Planning a University Career
As George Herbert said, "A good mother
is worth a hundred schoolmasters," and James Simpson had the best of
mothers. Directly she saw that her youngest son was outgrowing his present
school, she set to work to plan a university career for him. The family
cash-box was opened and its contents counted, economics were discussed,
brows wrinkled, intricate calculations made on odd scraps of paper. His
mother died when James was but nine, yet she had already set in motion the
wheels which were to carry him to Edinburgh.
At the age of fourteen James Simpson
left Bathgate and was enrolled as a student in the art classes of Edinburgh
University. "Very, very young and very solitary, very poor and almost
friendless," is how Simpson, when receiving the freedom of the city forty
years later, described his condition on his first arrival at Edinburgh. "He
was a painstaking, but not a specially brilliant scholar," wrote one of his
class-mates. At first he was downcast, homesick, and distressed at the
largeness and strangeness of the city. Soon, however, urged on by Professor
Pillans, he won the Stuart Bursary of £10 per annum, which vastly encouraged
him.
Begins to Study Medicine
In 1827 Simpson began his medical
studies, and determined to be a doctor. He worked with ceaseless diligence
and marked originality, and soon gained the first place in his class. In
1830 he passed his final examination with honours, and in 1831, when only
just out of his teens, he was made a member of the Royal College of Surgeons
at Edinburgh: He was still too young to take his degree as doctor of
medicine and practise, so for a while he worked at a minor assistantship in
the medical school at Edinburgh. He also went on a tour through Holland,
Belgium, and northern Germany.
In 1835 Simpson settled down to
acquire an Edinburgh practice, and set up his plate in Heriot Row,
Stockbridge, an unusually healthy, suburb of the city. Soon he found
patients, who, he reported, "are mostly poor, but still they are patients."

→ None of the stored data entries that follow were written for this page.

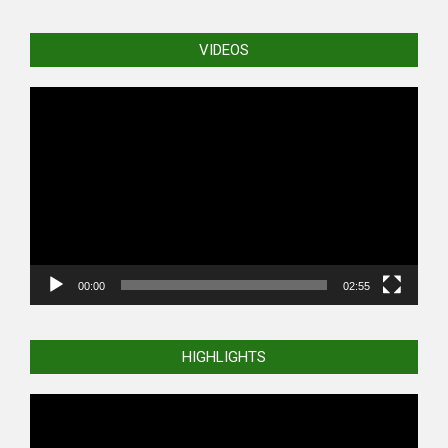
VIDEOS
Video
Player
00:00
02:55
HIGHLIGHTS
Video
Player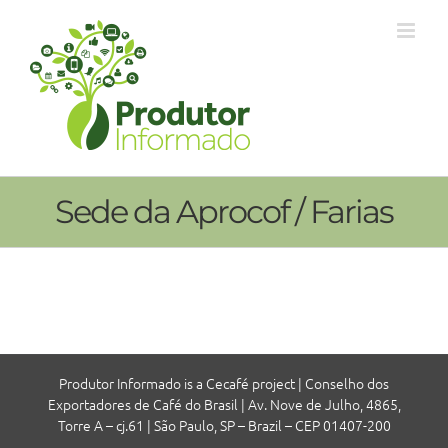
Ir
para
o
conteúdo
Sede da Aprocof / Farias
Produtor Informado is a Cecafé project | Conselho dos
Exportadores de Café do Brasil | Av. Nove de Julho, 4865,
Torre A – cj.61 | São Paulo, SP – Brazil – CEP 01407-200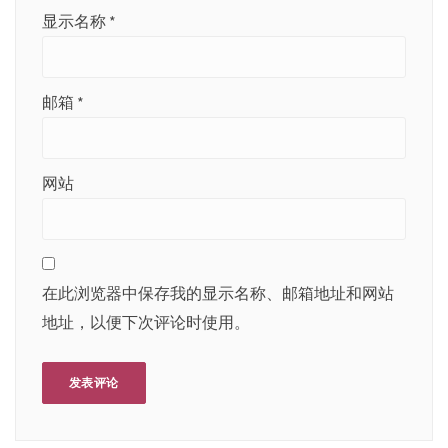
显示名称
*
邮箱
*
网站
在此浏览器中保存我的显示名称、邮箱地址和网站
地址，以便下次评论时使用。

After a year’s hard work he obtained a hospital appointment, which brought
him new experience and spread the fame of his deftness, gentleness, and
sympathy. As a sequel, patients with fees in their hands came to seek out
this skilful young doctor in Heriot Row.
Wins a Professorship and a Wife
In 1839 Dr. Hamilton, professor of
midwifery at Edinburgh, resigned his chair. Several years before this
Simpson had pointed out Hamilton to some friends at a university function,
remarking, "Do you see that old gentleman? Well, I intend to have his gown."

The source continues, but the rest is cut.